He stared blankly at the picture, unmoving as a jade statue.

He could all too easily imagine what that boy must have been feeling. The overwhelming dread washing over every other emotion, and pushed deep below, smothered by the bone-deep certainty of there-is-no-other-path, a flicker of wishful could-have-been.

He had been terrified. Terrified and desperate, and that man had offered a way out, concealing that he had been nothing but another cage, another type of cruelty.

The sounds of someone walking up behind him in carefully measured steps only barely managed to pierce through the fog covering his mind.

"Qingqiu-shidi? Apologies for not announcing myself, but when you didn't come over at the agreed-upon time, I grew worried."

Oh right. Yes. They had made plans for today, hadn't they?

"Shidi?"

"It's nothing." He still could not tear his eyes from the painting. It seemed like he could see the fire flicker if he stared long enough, the smell of burning wood and flesh wafting of the canvas. Was someone screaming at him?

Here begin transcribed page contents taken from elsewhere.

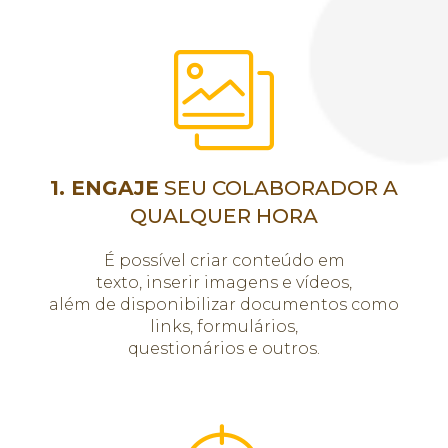
1. ENGAJE
SEU COLABORADOR A
QUALQUER HORA
É possível criar conteúdo em
texto, inserir imagens e vídeos,
além de disponibilizar documentos como
links, formulários,
questionários e outros.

He startled at the sense of hands settling on his shoulder, gentle but insistent as they turned him around.

Qi-Ge looked worried.

Running on nothing but instinct, Shen Qingqiu threw himself forward, burying his face in Yue Qingyuan's chest, clutching his clothes tightly in shaking hands.

He didn't realize he had been crying until Yue Qingyuan's robes grew wet.

After only a second of hesitation, Yue Qingyuan curled forward, arms coming up to rest around his waist and shoulders, pressing him even tighter up against his solid body.

The feeling of safety, of a warm body protecting all his vulnerable spots, both physical and mental, was enough to calm his shaking. Shen Qingqiu went utterly boneless, melting into the embrace.

He did not know how long they sat there, still hiding his face in the crook of Yue Qingyuan's shoulder as he felt a strong hand rubbing his back, comforting him with every stroke. It could have been minutes, could have been hours.

(It felt strange, to cry. He had never been prone to it, from what he remembered... Which was a little more than he should.)

He let out a shuddering breath as he gathered up the courage to leave this position. He kept his eyes fixed on his own lap as he moved back, not wanting to know what Yue Qingyuan's expression looked like.

He blindly felt the floor. A warm hand moved to encapsulate his own, gently pulling back the fingers to lay a fan in his hold.

He let out a thankful sigh, losing some of the embarrassed tension as he could hide his face again. He peeked over the edge with red-rimmed eyes.

"I -- Apologies. I don't know what overcame me."

"Xiao Jiu..."

And that was the problem, right? Being called by that name always rubbed him the wrong way. Yet that was easily explained away by him not wanting to steal the affectionate nickname he hadn't earned, wasn't it?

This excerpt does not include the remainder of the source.